Off-the-Plan Property and Negative Gearing: Why the Investment Case Hasn't Changed
The negative gearing announcement hasn't changed my position on off-the-plan apartments and house and land packages. Here is why the fundamentals still don't stack up.
I have never been a strong advocate for off-the-plan apartments or house and land packages as investment strategies. The negative gearing changes announced this week haven't moved that position.
It's been just on 36 hours since the announcement and my inbox, LinkedIn messages and phone have been flooded. These approaches happen from time to time - referral fees ranging from $10,000 to $30,000, paid by the developer for every client who purchases their product.
To be clear: my clients pay me to represent them independently on their behalf. My job is to act in their interest alone. Accepting payment from a developer to recommend their product to those same clients is the total opposite.
The volume since Tuesday night tells you everything about what this policy change has already become.
Here is why it rarely works as an investment grade purchase.

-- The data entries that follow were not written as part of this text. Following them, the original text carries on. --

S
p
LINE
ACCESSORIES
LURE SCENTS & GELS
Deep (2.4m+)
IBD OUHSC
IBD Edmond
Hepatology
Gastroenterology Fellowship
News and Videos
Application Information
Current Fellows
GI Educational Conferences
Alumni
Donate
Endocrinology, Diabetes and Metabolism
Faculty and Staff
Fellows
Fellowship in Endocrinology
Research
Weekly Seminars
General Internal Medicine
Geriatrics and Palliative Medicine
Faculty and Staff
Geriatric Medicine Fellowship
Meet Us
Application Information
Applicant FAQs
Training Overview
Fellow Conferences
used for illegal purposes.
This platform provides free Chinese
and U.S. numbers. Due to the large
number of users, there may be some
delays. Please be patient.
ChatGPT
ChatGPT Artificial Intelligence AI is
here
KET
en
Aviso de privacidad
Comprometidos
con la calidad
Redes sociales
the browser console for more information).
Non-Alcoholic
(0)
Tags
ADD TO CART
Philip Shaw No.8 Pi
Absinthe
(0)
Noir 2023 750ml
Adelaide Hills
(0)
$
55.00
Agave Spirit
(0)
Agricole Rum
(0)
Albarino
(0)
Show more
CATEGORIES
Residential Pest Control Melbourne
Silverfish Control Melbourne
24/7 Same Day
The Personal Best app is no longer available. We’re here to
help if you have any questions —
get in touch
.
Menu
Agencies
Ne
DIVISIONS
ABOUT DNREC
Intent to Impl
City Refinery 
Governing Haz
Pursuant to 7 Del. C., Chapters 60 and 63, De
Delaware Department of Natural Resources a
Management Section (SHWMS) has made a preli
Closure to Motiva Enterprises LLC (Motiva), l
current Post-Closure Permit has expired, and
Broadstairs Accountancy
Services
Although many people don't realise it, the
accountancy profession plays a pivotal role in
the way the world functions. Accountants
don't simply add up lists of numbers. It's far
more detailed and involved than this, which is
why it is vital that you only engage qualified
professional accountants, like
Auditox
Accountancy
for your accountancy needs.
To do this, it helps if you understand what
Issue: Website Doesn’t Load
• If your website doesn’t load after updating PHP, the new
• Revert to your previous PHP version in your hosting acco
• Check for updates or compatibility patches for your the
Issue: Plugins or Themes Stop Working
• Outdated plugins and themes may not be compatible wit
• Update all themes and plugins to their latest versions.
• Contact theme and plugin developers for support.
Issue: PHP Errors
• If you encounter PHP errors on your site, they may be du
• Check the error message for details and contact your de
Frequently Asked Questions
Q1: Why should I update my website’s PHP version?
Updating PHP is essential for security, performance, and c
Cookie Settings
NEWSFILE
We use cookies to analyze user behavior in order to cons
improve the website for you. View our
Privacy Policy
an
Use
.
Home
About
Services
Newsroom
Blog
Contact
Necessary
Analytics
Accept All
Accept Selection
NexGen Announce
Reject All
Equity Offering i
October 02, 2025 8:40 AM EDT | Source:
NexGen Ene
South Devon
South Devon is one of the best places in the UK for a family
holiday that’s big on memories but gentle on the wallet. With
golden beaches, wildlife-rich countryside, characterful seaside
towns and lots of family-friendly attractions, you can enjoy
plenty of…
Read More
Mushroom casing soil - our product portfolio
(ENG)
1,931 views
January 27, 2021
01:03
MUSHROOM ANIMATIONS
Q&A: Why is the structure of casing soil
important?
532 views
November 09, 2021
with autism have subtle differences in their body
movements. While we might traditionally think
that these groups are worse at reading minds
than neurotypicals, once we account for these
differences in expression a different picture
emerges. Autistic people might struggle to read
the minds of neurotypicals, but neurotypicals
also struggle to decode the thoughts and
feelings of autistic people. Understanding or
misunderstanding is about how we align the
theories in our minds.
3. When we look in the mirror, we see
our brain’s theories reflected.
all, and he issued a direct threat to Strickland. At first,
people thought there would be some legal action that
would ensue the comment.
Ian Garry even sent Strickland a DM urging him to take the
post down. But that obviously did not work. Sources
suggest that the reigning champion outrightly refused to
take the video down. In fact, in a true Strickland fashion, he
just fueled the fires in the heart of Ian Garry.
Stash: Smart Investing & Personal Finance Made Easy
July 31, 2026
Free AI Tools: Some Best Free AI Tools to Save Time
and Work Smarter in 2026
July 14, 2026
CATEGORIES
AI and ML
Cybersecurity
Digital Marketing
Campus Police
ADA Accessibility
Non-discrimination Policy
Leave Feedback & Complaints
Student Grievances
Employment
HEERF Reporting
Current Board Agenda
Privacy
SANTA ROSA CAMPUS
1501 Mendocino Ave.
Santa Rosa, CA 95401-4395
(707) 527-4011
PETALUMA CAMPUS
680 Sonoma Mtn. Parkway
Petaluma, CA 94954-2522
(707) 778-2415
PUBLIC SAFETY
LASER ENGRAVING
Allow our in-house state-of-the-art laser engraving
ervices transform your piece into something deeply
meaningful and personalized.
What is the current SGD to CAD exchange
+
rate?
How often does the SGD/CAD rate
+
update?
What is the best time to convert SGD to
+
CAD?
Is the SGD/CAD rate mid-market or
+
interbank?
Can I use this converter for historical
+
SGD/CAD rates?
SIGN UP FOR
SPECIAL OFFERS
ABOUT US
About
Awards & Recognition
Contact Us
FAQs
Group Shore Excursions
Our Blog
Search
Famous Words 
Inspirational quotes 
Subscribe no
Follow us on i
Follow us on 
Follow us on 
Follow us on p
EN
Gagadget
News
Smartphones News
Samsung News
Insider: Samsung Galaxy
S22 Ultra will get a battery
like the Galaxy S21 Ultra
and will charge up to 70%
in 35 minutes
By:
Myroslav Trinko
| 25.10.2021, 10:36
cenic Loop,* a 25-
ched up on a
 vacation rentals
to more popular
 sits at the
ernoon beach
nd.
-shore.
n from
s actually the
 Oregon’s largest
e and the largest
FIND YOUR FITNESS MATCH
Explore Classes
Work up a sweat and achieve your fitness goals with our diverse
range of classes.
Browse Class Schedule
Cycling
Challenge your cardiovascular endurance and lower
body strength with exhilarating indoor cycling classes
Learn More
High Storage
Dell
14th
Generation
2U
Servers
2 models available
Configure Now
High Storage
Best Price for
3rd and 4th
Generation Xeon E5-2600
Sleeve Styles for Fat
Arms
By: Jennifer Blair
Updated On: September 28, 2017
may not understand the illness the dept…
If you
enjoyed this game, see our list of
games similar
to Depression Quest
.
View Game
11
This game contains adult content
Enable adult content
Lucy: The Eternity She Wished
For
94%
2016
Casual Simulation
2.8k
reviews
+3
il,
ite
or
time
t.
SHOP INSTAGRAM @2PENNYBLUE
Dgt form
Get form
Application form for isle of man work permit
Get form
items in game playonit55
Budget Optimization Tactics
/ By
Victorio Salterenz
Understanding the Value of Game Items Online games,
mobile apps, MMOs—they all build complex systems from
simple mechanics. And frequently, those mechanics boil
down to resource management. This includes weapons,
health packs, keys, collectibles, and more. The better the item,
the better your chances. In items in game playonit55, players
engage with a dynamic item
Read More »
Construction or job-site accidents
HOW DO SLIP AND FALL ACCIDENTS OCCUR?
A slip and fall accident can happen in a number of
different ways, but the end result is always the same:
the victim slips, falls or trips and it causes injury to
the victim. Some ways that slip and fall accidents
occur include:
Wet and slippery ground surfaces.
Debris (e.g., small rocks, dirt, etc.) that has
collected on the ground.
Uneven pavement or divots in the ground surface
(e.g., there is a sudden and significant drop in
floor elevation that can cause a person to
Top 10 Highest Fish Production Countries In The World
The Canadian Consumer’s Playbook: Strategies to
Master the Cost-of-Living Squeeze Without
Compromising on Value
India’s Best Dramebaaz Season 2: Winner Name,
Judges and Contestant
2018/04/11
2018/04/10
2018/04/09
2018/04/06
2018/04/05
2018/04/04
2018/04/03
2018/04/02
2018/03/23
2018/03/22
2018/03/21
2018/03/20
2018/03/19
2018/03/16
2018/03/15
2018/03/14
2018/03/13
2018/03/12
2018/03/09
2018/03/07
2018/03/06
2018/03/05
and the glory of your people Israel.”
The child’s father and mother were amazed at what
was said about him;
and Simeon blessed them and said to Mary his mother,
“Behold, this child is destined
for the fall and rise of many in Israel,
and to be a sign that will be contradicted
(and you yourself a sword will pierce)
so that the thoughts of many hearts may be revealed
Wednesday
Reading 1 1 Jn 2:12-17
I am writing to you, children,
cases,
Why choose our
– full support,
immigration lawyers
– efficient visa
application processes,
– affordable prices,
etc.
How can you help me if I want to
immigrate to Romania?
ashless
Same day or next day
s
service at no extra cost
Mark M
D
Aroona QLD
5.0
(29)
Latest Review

Off-the-plan apartments and house and land packages are typically built where land is cheap and development is viable, not where demand is strongest. Surrounded by identical stock, competing for the same tenants, in locations that lack the scarcity and owner-occupier demand that drives long term capital growth.
By the time a new build reaches you, every party in the chain has taken their margin. The developer. The builder. The sales and marketing team. None of those margins show up in the contract. None of them help your valuation.